A moment later, after apologizing for the mess, he was ushering her to the chairs in the corner and calling to Twilfa to fetch tea.

“So, little brother, what can I do for you?” Chira asked happily, as she tucked her skirt under her and settled onto the velvet. She gave the broken jar a quick glance, then looked at him expectantly as she slid her bag from her shoulder and lowered it to the floor.

Gresh smiled at being called “little brother.” He was over six feet tall, at least six inches taller than Chira, and given his solidly-muscled build and her slim figure, he probably weighed twice what she did. All the same, the four-and-a-half-year difference in their ages ensured that he would always be “little brother” to her.
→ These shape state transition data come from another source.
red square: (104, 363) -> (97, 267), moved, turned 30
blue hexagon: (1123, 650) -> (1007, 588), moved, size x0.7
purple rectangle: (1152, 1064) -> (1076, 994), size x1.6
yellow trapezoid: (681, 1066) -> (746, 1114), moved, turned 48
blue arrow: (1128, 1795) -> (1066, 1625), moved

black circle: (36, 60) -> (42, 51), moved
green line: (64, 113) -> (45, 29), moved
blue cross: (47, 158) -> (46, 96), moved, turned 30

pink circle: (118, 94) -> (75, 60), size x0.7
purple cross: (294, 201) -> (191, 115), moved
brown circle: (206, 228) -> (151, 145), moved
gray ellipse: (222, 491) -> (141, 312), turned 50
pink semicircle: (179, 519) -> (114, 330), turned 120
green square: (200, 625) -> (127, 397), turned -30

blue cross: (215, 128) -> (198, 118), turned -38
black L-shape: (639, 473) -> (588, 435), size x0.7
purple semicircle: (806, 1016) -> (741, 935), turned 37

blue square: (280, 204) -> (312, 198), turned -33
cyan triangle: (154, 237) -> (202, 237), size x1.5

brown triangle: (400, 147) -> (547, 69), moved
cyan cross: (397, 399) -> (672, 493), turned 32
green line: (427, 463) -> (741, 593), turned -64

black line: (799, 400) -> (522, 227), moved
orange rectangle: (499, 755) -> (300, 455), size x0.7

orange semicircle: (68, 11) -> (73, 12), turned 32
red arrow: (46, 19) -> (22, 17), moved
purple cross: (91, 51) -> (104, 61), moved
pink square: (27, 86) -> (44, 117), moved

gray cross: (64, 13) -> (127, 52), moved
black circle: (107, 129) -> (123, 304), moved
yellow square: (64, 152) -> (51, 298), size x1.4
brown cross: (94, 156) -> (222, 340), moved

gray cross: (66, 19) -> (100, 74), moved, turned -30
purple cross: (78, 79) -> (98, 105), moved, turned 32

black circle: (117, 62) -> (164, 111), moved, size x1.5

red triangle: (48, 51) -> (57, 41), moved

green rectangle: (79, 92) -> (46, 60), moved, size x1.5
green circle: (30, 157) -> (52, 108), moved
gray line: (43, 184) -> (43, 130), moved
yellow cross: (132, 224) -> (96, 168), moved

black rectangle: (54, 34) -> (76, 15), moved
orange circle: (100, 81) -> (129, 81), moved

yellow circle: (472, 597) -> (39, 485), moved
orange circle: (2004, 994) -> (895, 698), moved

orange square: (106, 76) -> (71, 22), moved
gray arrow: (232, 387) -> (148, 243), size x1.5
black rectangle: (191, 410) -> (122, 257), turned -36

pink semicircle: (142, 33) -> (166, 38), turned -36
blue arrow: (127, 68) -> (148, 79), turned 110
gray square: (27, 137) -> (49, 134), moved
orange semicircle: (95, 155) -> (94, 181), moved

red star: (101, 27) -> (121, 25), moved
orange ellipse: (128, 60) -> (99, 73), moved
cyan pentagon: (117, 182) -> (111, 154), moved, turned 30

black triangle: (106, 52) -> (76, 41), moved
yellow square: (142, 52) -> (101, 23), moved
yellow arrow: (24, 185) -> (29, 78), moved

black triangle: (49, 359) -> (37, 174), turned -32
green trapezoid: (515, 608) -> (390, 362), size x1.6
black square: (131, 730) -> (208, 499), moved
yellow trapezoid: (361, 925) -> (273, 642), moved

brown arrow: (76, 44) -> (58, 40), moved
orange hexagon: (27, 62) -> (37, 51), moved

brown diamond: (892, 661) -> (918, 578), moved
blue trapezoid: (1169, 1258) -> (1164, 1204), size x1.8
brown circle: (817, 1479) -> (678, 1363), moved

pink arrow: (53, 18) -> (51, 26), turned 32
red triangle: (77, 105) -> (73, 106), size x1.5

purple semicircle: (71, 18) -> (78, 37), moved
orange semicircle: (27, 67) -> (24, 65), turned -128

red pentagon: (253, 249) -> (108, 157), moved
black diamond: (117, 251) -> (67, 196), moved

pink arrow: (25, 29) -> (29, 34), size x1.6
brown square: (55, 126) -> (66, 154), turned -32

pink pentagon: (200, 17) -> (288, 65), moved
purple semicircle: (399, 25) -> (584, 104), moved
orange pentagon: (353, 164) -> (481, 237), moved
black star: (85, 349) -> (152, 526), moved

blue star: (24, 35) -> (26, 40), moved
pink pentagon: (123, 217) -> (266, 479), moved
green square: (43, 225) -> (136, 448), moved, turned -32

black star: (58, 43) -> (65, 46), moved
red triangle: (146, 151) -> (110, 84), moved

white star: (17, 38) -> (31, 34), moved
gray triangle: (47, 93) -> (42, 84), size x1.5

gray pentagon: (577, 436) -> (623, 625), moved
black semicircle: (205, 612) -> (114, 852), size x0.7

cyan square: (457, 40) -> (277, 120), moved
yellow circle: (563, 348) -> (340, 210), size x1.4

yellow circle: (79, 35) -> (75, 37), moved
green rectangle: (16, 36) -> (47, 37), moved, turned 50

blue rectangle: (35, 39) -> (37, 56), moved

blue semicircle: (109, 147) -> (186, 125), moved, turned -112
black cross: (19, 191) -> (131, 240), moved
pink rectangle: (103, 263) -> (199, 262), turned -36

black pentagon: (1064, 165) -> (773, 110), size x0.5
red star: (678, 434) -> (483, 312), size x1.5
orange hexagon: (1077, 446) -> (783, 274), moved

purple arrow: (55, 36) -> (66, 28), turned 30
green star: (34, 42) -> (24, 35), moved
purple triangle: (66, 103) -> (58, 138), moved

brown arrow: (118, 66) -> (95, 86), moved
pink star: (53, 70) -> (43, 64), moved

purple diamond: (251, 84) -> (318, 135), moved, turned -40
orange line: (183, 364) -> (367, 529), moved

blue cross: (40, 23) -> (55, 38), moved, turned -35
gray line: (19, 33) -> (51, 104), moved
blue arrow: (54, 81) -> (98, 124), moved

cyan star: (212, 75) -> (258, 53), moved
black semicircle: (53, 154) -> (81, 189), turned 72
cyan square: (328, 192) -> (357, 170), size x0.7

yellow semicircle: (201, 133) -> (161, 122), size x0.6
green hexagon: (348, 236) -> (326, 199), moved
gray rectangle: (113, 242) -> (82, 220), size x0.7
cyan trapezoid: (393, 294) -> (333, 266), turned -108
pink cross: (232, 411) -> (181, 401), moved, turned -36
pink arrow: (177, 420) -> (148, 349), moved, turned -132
“I need to find a particular enchanted mirror,” he said. “It’s in a cave somewhere in the Small Kingdoms, in the central mountains—not the area right around Ekeroa, but somewhere between Vlagmor and Calimor, probably on the eastern slopes. A couple of magicians have tried to find it with various methods and failed, but so far as I know they didn’t try sorcery.”

“What kind of mirror?”

Gresh held out his hands as Karanissa had. “A hand mirror, roughly this size,” he said.

Chira looked down at her pack for a moment, considering. “Nothing comes immediately to mind,” she said. “It’s in a cave, you said?”

Gresh nodded.

“So I can’t follow the sunlight to it. And mirrors don’t have any special smell to track. What sort of enchantment is on it?”

Gresh hesitated. “A faulty version of Lugwiler’s Haunting Phantasm,” he said.

“Wizardry, then?”

“Yes, of course.”

“No ‘of course’ about it,” Chira said, reaching for the shoulder strap of her bag. “There are plenty of other kinds of enchantment.”

“Well, yes, but... you know I work mostly with wizards. And what other kind of magic would make it so hard to find?”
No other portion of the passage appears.